The bipartisan coalition backing the bill is breaking up, leaving Democrats with the choice of going alone in a statehouse they dominate or reaching out with a compromise.
"The reality is, we've gotten a little bit off track," said Barry Bedwell, president of the California Grape and Tree Fruit League, which represents farmers and still backs the bill. "We're now trying to really get back into focus."
California's farmers and farm workers and the politicians who represent them have long battled each other over labor issues, but they agree on one thing: the state's $37.5
billion agriculture industry is heavily dependent on illegal immigrants. By many accounts, at least half and perhaps more than three quarters of California's farm workforce is made up of immigrants not authorized to live and work in the United States.

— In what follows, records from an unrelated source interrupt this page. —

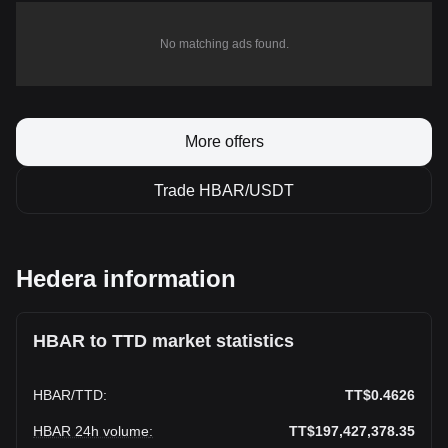
No matching ads found.
More offers
Trade HBAR/USDT
Hedera information
HBAR to TTD market statistics
HBAR
/
TTD
:
TT$0.4626
HBAR 24h volume
:
TT$197,427,378.35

"It's incontrovertible that the majority of our workers are here without proper documentation," said David Puglia, vice president of the Western Growers Association. "That puts everybody in a bad place."
What to do about it has confounded the farm industry for more than a decade.

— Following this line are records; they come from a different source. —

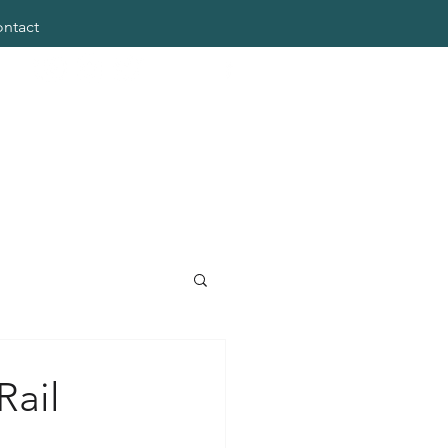
ntact
Rail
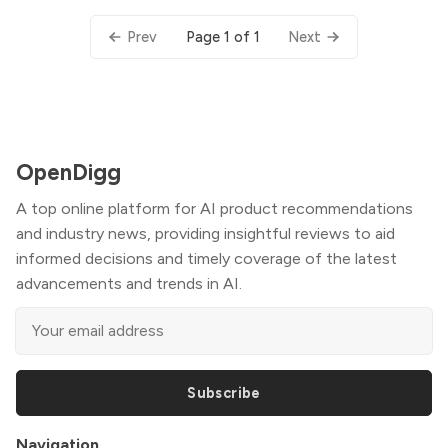
Page 1 of 1
Prev
Next
OpenDigg
A top online platform for AI product recommendations
and industry news, providing insightful reviews to aid
informed decisions and timely coverage of the latest
advancements and trends in AI.
Subscribe
Navigation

Frustrated that immigration reform is a non-starter in Congress, Perez said his bill, AB 1544 (the California Agricultural Jobs and Industry Stabilization Program), would allow California to fix a problem caused by federal inaction.
Illegal immigrants who pay a state fee and prove they are trying to become proficient in English and that they have been working in California for at least 150 days can get a permit authorizing them to live and work in the state.

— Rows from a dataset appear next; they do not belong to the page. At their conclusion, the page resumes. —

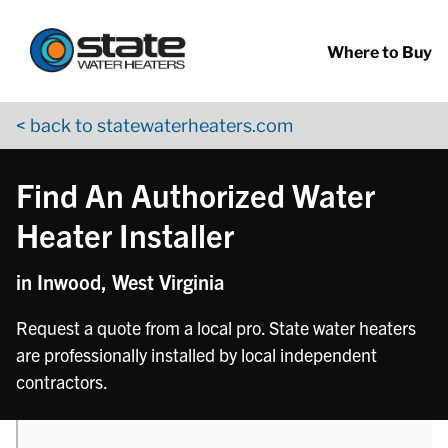
Return to Nav
phone
phone
Skip to content
App Store Logo
Google Play Logo
Go to YouTube page
Where to Buy
< back to statewaterheaters.com
Find An Authorized Water
Heater Installer
in Inwood, West Virginia
Request a quote from a local pro. State water heaters
are professionally installed by local independent
contractors.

"We're not importing folks from Latin America or Mexico," said Perez, contrasting his plan with proposals to invite more seasonal guest workers. "We're talking about workers who have been here now for a period of years, who have raised their families here already."
Critics say state lawmakers have no business trying to tinker with the immigration system, which is in the legal purview of the federal government. They also question farmer fears of a worker shortage when rural unemployment rates are so high.
"We want to stick to the rule of law," said Assemblyman Mike Morrell, R-Rancho Cucamonga, who was the lone dissenter when an Assembly labor committee voted 4-1 to move the bill forward last month. "What if it gets overturned in the courts? Then it's all for naught."
Morrell said the current legislation is also far more broad than its proponents suggest, affecting not just agriculture but also domestic services, janitorial work and restaurants.
Halderman, the co-author, dropped her name from the legislation several weeks ago and has declined to say why. A surgeon and first-term lawmaker who is not running for re-election, Halderman "still supports its concept and intent" but not all of the specifics, said Perez aide Amy Wilson.
Some growers said they and Halderman lost interest when the United Farm Workers of America pushed Democrats to add more provisions protecting workers. The powerful labor group supports the bill but is also declining further comment.
Meanwhile, farm employers are split on whether to support the risky measure.
Already burned by state immigration legislation that has hurt its Arizona members, Western Growers is neutral on the Perez bill, although Puglia said he understands where it is coming from.
"As a policy matter, we have advocated that immigration reform is the exclusive province of the federal government," Puglia said. "Congress needs to get off its rear and do something."
California lawmakers are not the first to try to try to legalize their own state's workforce. Utah's Republican-dominated Legislature passed legislation in March 2011 that would legalize some immigrant workers if the federal government granted a waiver, which it never did.
Oklahama State Senator Harry Coates, a Republican, introduced a similar bill there in December after a state crackdown forced many illegal immigrant workers south to Texas, hurting local employers in the construction industry. Coates, however, said his bill is not getting anywhere because immigration is too toxic an issue in an election year.
"It's so frustrating. We can't seem to get any traction on anything. My colleagues don't want to touch a hot potato like this," Coates said. "Every state's just trying to fend for themselves. I thought it was a commonsense idea."
Perez may have more luck in California, but the legislation could be merely symbolic if the federal government refuses to authorize the plan, said UC Davis economist Phil Martin, who studies agriculture and migration.
"I think they'll pass it in California through the Legislature, but I don't think (the Department of Homeland Security) is likely to grant any waivers," Martin said. "I'll be surprised if anything will take effect."